» What is needed: All of the data is to be printed again exactly as it appears.

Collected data
· · ·

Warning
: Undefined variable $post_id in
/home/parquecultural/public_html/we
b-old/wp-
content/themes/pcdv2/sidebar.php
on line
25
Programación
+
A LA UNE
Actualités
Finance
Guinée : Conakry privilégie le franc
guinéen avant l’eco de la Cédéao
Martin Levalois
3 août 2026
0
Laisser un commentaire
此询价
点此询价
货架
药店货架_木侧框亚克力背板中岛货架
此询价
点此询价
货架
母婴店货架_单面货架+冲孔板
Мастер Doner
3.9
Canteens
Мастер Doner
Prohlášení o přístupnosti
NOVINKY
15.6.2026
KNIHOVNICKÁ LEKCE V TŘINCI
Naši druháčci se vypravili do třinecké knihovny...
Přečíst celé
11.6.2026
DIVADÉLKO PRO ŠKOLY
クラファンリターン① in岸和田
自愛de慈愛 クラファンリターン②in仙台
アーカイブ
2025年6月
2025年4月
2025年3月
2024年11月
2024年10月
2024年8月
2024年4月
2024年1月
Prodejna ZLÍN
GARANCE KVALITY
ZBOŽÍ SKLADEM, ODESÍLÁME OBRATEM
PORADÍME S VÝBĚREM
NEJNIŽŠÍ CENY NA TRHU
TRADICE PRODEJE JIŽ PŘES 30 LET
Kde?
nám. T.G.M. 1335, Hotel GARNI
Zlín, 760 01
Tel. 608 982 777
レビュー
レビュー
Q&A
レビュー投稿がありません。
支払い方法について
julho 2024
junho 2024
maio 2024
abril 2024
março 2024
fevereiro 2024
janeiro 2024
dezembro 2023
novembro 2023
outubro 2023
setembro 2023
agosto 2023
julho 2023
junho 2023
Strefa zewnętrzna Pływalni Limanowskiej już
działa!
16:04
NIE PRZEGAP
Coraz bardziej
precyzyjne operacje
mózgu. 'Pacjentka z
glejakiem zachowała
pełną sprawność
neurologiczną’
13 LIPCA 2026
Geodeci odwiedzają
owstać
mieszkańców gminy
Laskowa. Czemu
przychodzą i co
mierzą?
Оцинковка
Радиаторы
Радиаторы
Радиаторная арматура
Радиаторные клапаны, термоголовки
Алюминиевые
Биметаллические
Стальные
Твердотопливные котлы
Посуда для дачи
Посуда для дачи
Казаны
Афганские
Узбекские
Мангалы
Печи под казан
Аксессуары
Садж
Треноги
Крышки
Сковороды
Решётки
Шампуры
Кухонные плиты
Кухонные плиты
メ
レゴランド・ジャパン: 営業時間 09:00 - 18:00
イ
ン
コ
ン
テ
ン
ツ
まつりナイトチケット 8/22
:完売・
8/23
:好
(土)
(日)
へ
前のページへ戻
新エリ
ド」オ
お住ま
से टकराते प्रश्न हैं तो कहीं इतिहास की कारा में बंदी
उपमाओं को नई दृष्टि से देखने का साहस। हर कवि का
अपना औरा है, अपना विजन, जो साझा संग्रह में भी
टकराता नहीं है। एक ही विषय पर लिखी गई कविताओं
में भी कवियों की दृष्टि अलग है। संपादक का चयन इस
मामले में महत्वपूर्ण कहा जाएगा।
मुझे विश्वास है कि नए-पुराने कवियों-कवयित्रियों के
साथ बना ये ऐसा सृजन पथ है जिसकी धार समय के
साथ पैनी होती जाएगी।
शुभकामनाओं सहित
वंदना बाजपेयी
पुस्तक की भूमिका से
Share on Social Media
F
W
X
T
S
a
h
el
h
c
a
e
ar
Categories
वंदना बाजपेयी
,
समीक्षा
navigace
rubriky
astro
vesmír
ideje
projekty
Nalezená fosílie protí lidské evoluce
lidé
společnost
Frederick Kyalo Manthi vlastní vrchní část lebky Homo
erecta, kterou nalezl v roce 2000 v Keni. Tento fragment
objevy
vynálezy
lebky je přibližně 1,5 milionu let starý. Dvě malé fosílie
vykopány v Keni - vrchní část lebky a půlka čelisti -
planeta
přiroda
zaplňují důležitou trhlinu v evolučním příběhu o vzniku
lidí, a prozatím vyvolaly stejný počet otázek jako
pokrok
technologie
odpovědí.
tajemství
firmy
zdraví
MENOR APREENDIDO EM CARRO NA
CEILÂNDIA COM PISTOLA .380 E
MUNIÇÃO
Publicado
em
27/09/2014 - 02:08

· · ·

» Written response:
Warning
: Undefined variable $post_id in
/home/parquecultural/public_html/we
b-old/wp-
content/themes/pcdv2/sidebar.php
on line
25
Programación
+
A LA UNE
Actualités
Finance
Guinée : Conakry privilégie le franc
guinéen avant l’eco de la Cédéao
Martin Levalois
3 août 2026
0
Laisser un commentaire
此询价
点此询价
货架
药店货架_木侧框亚克力背板中岛货架
此询价
点此询价
货架
母婴店货架_单面货架+冲孔板
Мастер Doner
3.9
Canteens
Мастер Doner
Prohlášení o přístupnosti
NOVINKY
15.6.2026
KNIHOVNICKÁ LEKCE V TŘINCI
Naši druháčci se vypravili do třinecké knihovny...
Přečíst celé
11.6.2026
DIVADÉLKO PRO ŠKOLY
クラファンリターン① in岸和田
自愛de慈愛 クラファンリターン②in仙台
アーカイブ
2025年6月
2025年4月
2025年3月
2024年11月
2024年10月
2024年8月
2024年4月
2024年1月
Prodejna ZLÍN
GARANCE KVALITY
ZBOŽÍ SKLADEM, ODESÍLÁME OBRATEM
PORADÍME S VÝBĚREM
NEJNIŽŠÍ CENY NA TRHU
TRADICE PRODEJE JIŽ PŘES 30 LET
Kde?
nám. T.G.M. 1335, Hotel GARNI
Zlín, 760 01
Tel. 608 982 777
レビュー
レビュー
Q&A
レビュー投稿がありません。
支払い方法について
julho 2024
junho 2024
maio 2024
abril 2024
março 2024
fevereiro 2024
janeiro 2024
dezembro 2023
novembro 2023
outubro 2023
setembro 2023
agosto 2023
julho 2023
junho 2023
Strefa zewnętrzna Pływalni Limanowskiej już
działa!
16:04
NIE PRZEGAP
Coraz bardziej
precyzyjne operacje
mózgu. 'Pacjentka z
glejakiem zachowała
pełną sprawność
neurologiczną’
13 LIPCA 2026
Geodeci odwiedzają
owstać
mieszkańców gminy
Laskowa. Czemu
przychodzą i co
mierzą?
Оцинковка
Радиаторы
Радиаторы
Радиаторная арматура
Радиаторные клапаны, термоголовки
Алюминиевые
Биметаллические
Стальные
Твердотопливные котлы
Посуда для дачи
Посуда для дачи
Казаны
Афганские
Узбекские
Мангалы
Печи под казан
Аксессуары
Садж
Треноги
Крышки
Сковороды
Решётки
Шампуры
Кухонные плиты
Кухонные плиты
メ
レゴランド・ジャパン: 営業時間 09:00 - 18:00
イ
ン
コ
ン
テ
ン
ツ
まつりナイトチケット 8/22
:完売・
8/23
:好
(土)
(日)
へ
前のページへ戻
新エリ
ド」オ
お住ま
से टकराते प्रश्न हैं तो कहीं इतिहास की कारा में बंदी
उपमाओं को नई दृष्टि से देखने का साहस। हर कवि का
अपना औरा है, अपना विजन, जो साझा संग्रह में भी
टकराता नहीं है। एक ही विषय पर लिखी गई कविताओं
में भी कवियों की दृष्टि अलग है। संपादक का चयन इस
मामले में महत्वपूर्ण कहा जाएगा।
मुझे विश्वास है कि नए-पुराने कवियों-कवयित्रियों के
साथ बना ये ऐसा सृजन पथ है जिसकी धार समय के
साथ पैनी होती जाएगी।
शुभकामनाओं सहित
वंदना बाजपेयी
पुस्तक की भूमिका से
Share on Social Media
F
W
X
T
S
a
h
el
h
c
a
e
ar
Categories
वंदना बाजपेयी
,
समीक्षा
navigace
rubriky
astro
vesmír
ideje
projekty
Nalezená fosílie protí lidské evoluce
lidé
společnost
Frederick Kyalo Manthi vlastní vrchní část lebky Homo
erecta, kterou nalezl v roce 2000 v Keni. Tento fragment
objevy
vynálezy
lebky je přibližně 1,5 milionu let starý. Dvě malé fosílie
vykopány v Keni - vrchní část lebky a půlka čelisti -
planeta
přiroda
zaplňují důležitou trhlinu v evolučním příběhu o vzniku
lidí, a prozatím vyvolaly stejný počet otázek jako
pokrok
technologie
odpovědí.
tajemství
firmy
zdraví
MENOR APREENDIDO EM CARRO NA
CEILÂNDIA COM PISTOLA .380 E
MUNIÇÃO
Publicado
em
27/09/2014 - 02:08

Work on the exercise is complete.